Ahora, también hay que admitir que el tipo que sale con una mujer bella y, sobre todo, muy llamativa, de inmediato se pone en la hoguera de los comentarios de parte de sus congéneres. “¡Qué mujersota!”, y acto seguido, al ver a su compañero: “¿Y quién es el imbécil (por no usar palabras procaces) que está con ella?”. Jamás los hombres admiramos al sujeto, nos parece que sea quien sea es un aparecido con suerte, que no se la merece.

¿Seducción fatal?
Los hombres indiscutiblemente nos enamoramos por los ojos. Las mujeres nos entran directo por la retina y creemos que nos llegan al corazón en cosa de segundos. Cuando uno ve las fotos, o mejor, cuando conoce personalmente, por ejemplo, a uno de esos pecados terrenales que aparecen en esta revista, cualquier hombre puede aventurarse a decir a los pocos segundos: “Me enamoré, me caso”. Las mujeres bellas tienen ganada la batalla de la seducción, prácticamente no tienen que esforzarse por cautivar a su compañero de turno, más bien le dejan a él el trabajo de bajarle el cielo para seducirlas.

En el caso contrario, ningún hombre cuando ve a una fea se queda mirándola perplejo, ni alucinado, y menos va a gritar: “esa es la mujer de mi vida, la madre de mis hijos, me caso”. No conozco al primero. En realidad a las mujeres feas les aguarda un panorama intrincado en el terreno de la seducción. Y cuando lo logran, dicen, son las mejores. Un amigo me decía que le encantaban las feas y que se había convertido en todo un experto en ellas, porque son agradecidas. Las feas lo hacen con arrojo, no se guardan nada, saben que se pueden estar jugando su última
carta, así que se juegan todos sus restos.

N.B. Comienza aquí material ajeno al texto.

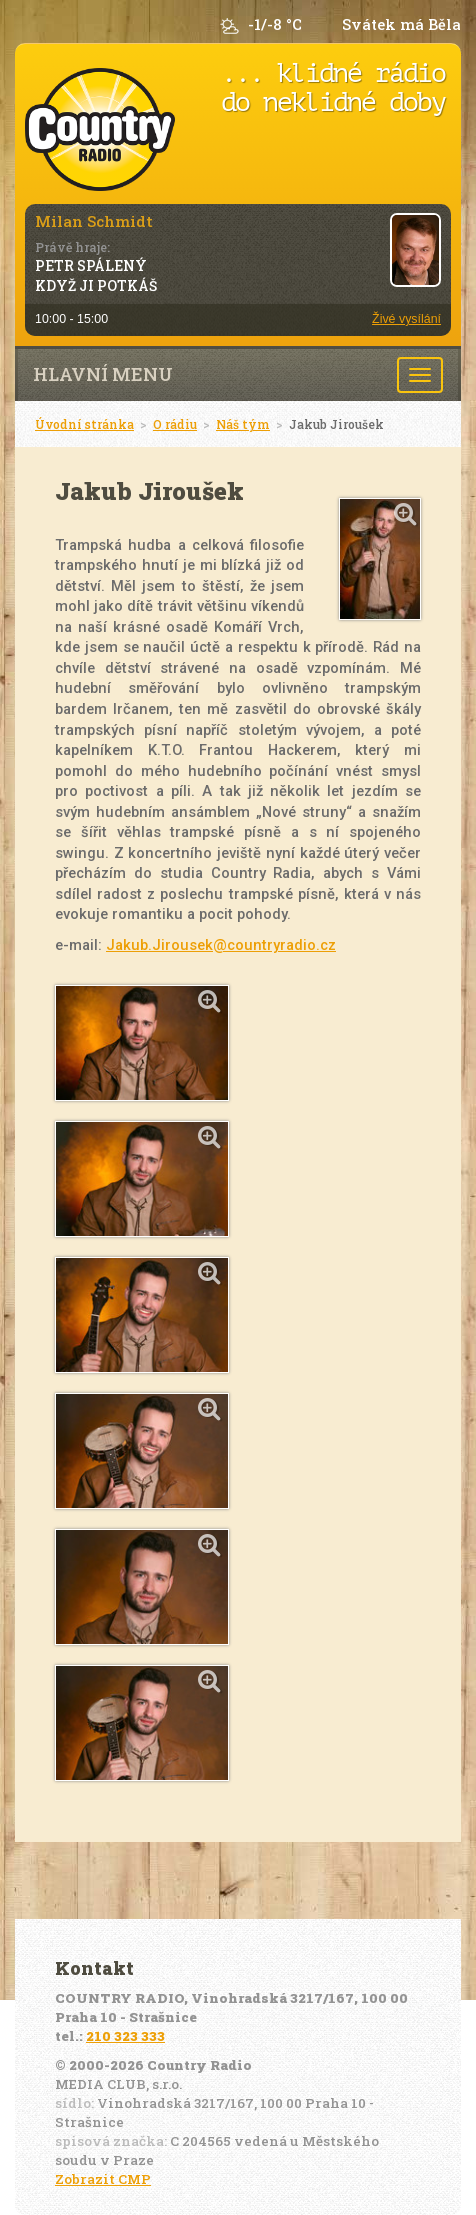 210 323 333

Es una crueldad. Cuando un hombre juega a la seducción con una fea por lo general lo hace como un pasatiempo. Y mientras ella seguramente aguarda que los resultados de su faena amorosa se traduzcan en una relación estable —o, cuando menos, en la llamada de cortesía del día siguiente—, el hombre continuará en la eterna búsqueda para encontrar en un rostro hermoso el fantasma de la mujer que le exigieron desde la infancia. Siempre se cree que en esa mujer bella están las claves de la felicidad. Es como una forma de asemejar belleza con felicidad. La búsqueda puede ser eterna, tal vez la muerte lo sorprenda antes de encontrarla. “Los hombres persiguen a las mujeres porque tienen miedo de morirse”, decía Olivia Dukakis en una película.

Ciclón sexual
“Mientras aparece la mujer ideal uno se casa con otra”, dicen por ahí. Y creo que aquí radica la trampa del amor. Cuando menos este principio me sirvió como eje argumental de Yo soy Betty, la fea, la historia de un hombre que, como todos, busca la felicidad en las mujeres bellas. Y en esa búsqueda infinita, se encuentra con una mujer que, está seguro, no es la mujer de su vida, empezando por el simple e inexorable hecho de que es fea. Y vive con ella, como muchos, con mujeres que no son las soñadas, un periodo que considera transitorio mientras aparece la mujer ideal.

En medio del juego, se va enredando, poco a poco, en las telarañas de la sensualidad de aquella mujer que ama en la oscuridad. No se encuentra con el ciclón sexual del que habla mi amigo, sino que más bien se sumerge en un cuerpo que lo anhela, en medio de una dulzura maravillosa. Con ella navega en un mar oscuro e incierto, experimentando sensaciones desconocidas, que con el alba no son otra cosa que las claves de su propia sexualidad. Tarda mucho en reconocer que está atrapado en la naturaleza asimétrica de aquella mujer, en su selva de sentimientos y en la geografía de su cuerpo en la que se extravía cada vez que la posee.

Cuando acepta que no es la mujer que le inculcaron, ni con la que soñó, pero que es la mujer de la que no quiere separarse ni un solo instante, entonces desiste de buscar a la mujer bella que se comprometió a encontrar, termina su ansiedad, encuentra la paz. Tal vez, descubre, entonces, que el fantasma de aquella mujer que lleva desde niño está allí, durmiendo a su lado, bajo una piel que no fue la prometida, pero que es la que anhela.